25. — De Watteau à M. Degas, le saut paraîtra rude aux esprit mal préparés, mais ils se trompent. Le fidèle imagier des petites danseuses d’opéra et de nos décors de boulevard a été certainement l’héritier le plus direct du peintre d’Arlequin et de Colombine, avant que son oeil fatigué et son goût épaissi l’eussent porté vers des réalités plus grossières ; et c’est le même désir de la lumière, le même sentiment des nuances aériennes qui firent la beauté de tant d’oeuvres de l’école impressionniste, malgré le choix trop souvent brutal du motif. On retrouvera avec plaisir les vifs échos des batailles d’autrefois dans le livre de M. Huysmans sur l’Art moderne, dont une nouvelle édition nous arrive. Ce sont tout bonnement les articles que le futur auteur de la Cathédrale, qui n’était non plus encore l’auteur d’A rebours, donna sur les SaIons, de 1879-1882. Ils sont plaisants, ces articles, et frappent souvent juste, même en frappant trés fort; leurs façons crues et acides ressemblent. vingt ans d’avance, à celles qui réjouissent les lecteurs de Durtal converti ; c’est la même cuisine d’images; seulement il y a plus de poivre.
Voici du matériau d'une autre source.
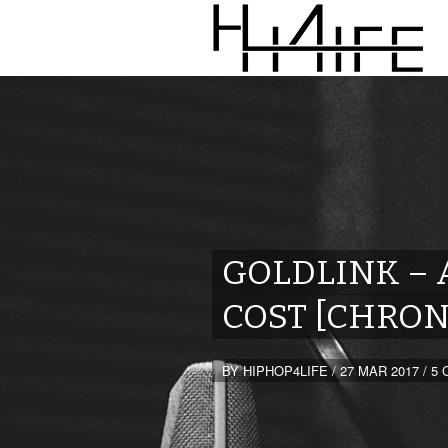
GOLDLINK – 
COST [CHRON
BY
HIPHOP4LIFE
/
27 MAR 2017
/
5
Cette critique si acerbe, enragée contre les mollesses d’académie, a parfois de singulières conclusions: elle exalte, au détriment des nobles décors de Puvis de Chavannes, les fausses et malsaines reveries de Gustave Moreau ; elle méconnaît quelques-unes des plus belles oeuvres de Claude Monet pour célébrer Gauguin et Raffaëlli; c’est l’apothéose du Salon des indépendants, en contraste avec le « Temple des Loques », où « le puisard souffle à pleines bouffées son odeur fade »; vous comprenez qu’il s’agit du Salon des Champs-Élysées. Et, malgré toutes ses outrances, cette critique est le plus souvent juste, et prophétique dans sa sincérité, et, près de certaines pages un peu rebutantes, vous découvrirez avec surprise les analyees les plus fraîches et joyeusement délicates des images enfantines de Walter Crane ou de Kate Greenaway.